= Henry Vivian Moyle =

Australian politician

Henry Vivian Moyle (1841 – 16 May 1925) was a politician in the Colony of South Australia.

Moyle was born in Camborne, Cornwall, and emigrated to South Australia in 1860. He took over the Sir John Franklin Hotel at Kapunda, then sold up and went into partnership with Joseph Downing (c. 1827 – 20 July 1911) as Downing & Moyle, hotel brokers and financial agents with offices in Waymouth Street.
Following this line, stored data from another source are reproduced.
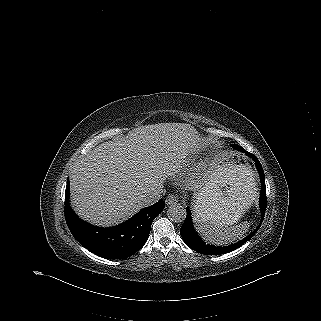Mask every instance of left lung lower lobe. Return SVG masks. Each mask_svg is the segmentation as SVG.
Returning <instances> with one entry per match:
<instances>
[{
	"label": "left lung lower lobe",
	"instance_id": "1",
	"mask_svg": "<svg viewBox=\"0 0 321 321\" xmlns=\"http://www.w3.org/2000/svg\"><path fill=\"white\" fill-rule=\"evenodd\" d=\"M238 151L244 152L246 155H248L250 158L253 159V161L256 163V168L259 172L260 179H261V193H260V208H261V213H262V220L264 219V214L267 206V198H266V185H265V177H264V171L263 168L259 162V160L252 154L247 152L245 149L242 147L237 148ZM187 216L186 219L180 229V234L182 236V239L184 242L193 250L206 254V255H220V254H225L228 252H231L241 245H243L245 242H247L249 239H251L255 233L257 232L258 228L260 227L261 223L259 226L247 237H245L243 240H241L238 243L232 244L230 246H224V247H219V246H212L206 244L196 233L194 230L193 224H192V219H191V212L190 209L187 207L186 208ZM262 222V221H261Z\"/></svg>",
	"mask_w": 321,
	"mask_h": 321
}]
</instances>
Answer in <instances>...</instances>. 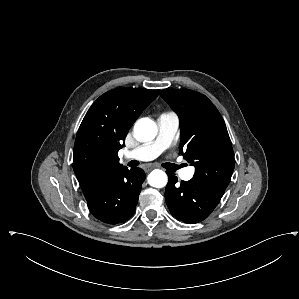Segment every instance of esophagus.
Returning a JSON list of instances; mask_svg holds the SVG:
<instances>
[{"label":"esophagus","instance_id":"1","mask_svg":"<svg viewBox=\"0 0 299 299\" xmlns=\"http://www.w3.org/2000/svg\"><path fill=\"white\" fill-rule=\"evenodd\" d=\"M153 168H154V166H151V165H145V166L143 167V170H144L145 172H149V171H151Z\"/></svg>","mask_w":299,"mask_h":299}]
</instances>
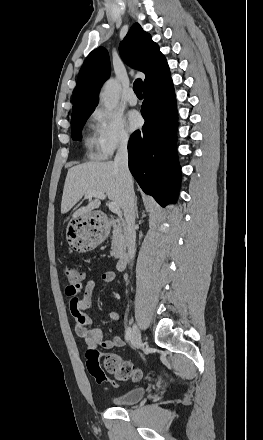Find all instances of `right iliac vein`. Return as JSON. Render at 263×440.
<instances>
[{"mask_svg": "<svg viewBox=\"0 0 263 440\" xmlns=\"http://www.w3.org/2000/svg\"><path fill=\"white\" fill-rule=\"evenodd\" d=\"M132 343L135 348H139L141 346V332L139 327L135 324L132 330Z\"/></svg>", "mask_w": 263, "mask_h": 440, "instance_id": "1", "label": "right iliac vein"}]
</instances>
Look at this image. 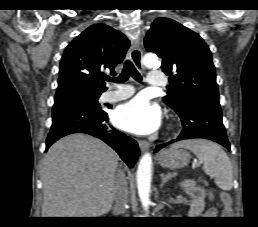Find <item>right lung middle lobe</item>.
<instances>
[{"mask_svg":"<svg viewBox=\"0 0 258 227\" xmlns=\"http://www.w3.org/2000/svg\"><path fill=\"white\" fill-rule=\"evenodd\" d=\"M102 92L87 90V89H68L60 92H56L54 99V106L60 105L66 102H76L88 107L93 111H101V107L98 103V98Z\"/></svg>","mask_w":258,"mask_h":227,"instance_id":"dd1d6c3e","label":"right lung middle lobe"}]
</instances>
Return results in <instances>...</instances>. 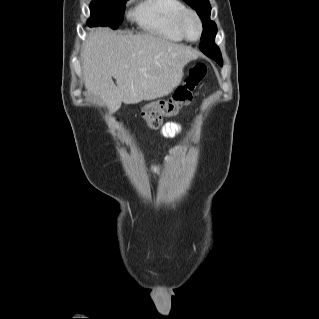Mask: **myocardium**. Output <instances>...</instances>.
Masks as SVG:
<instances>
[{"mask_svg": "<svg viewBox=\"0 0 319 319\" xmlns=\"http://www.w3.org/2000/svg\"><path fill=\"white\" fill-rule=\"evenodd\" d=\"M190 17L195 19V21L198 24V28H199V33L195 38H192L188 35L187 30H186V26H185L187 19ZM176 29L185 40L190 41V42L198 41L201 38L202 33H203V26H202L201 18L199 17V15L197 14L196 11L186 8L178 16V18L176 20Z\"/></svg>", "mask_w": 319, "mask_h": 319, "instance_id": "1", "label": "myocardium"}]
</instances>
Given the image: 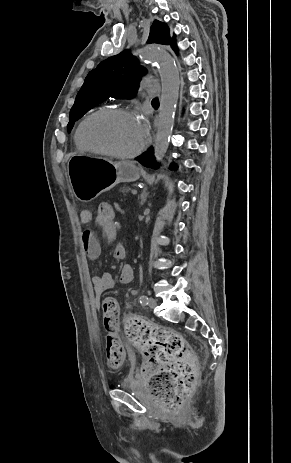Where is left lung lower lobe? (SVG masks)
Here are the masks:
<instances>
[{
	"mask_svg": "<svg viewBox=\"0 0 291 463\" xmlns=\"http://www.w3.org/2000/svg\"><path fill=\"white\" fill-rule=\"evenodd\" d=\"M137 161L140 162L143 166L145 167H150L153 169H157V163L155 162V157H154V149L151 147L146 153L143 155L139 156L137 158ZM174 166L172 165L171 168Z\"/></svg>",
	"mask_w": 291,
	"mask_h": 463,
	"instance_id": "0a47b994",
	"label": "left lung lower lobe"
}]
</instances>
He represented Light in the South Australian House of Assembly from April 1881 to April 1884, with colleagues Jenkin Coles and Robert Dixson. He was a member of the Glenelg Municipal Council from 1895 to around 1917.

==Family==
He married Martha Waters (c. 1845 – 6 July 1925) of Kapunda on 30 October 1864; they lived in Brighton then on the Bay Road (now Anzac Highway), Glenelg.
- Their adopted daughter Lena Moyle married Harold Angwin Carruthers on 20 November 1912.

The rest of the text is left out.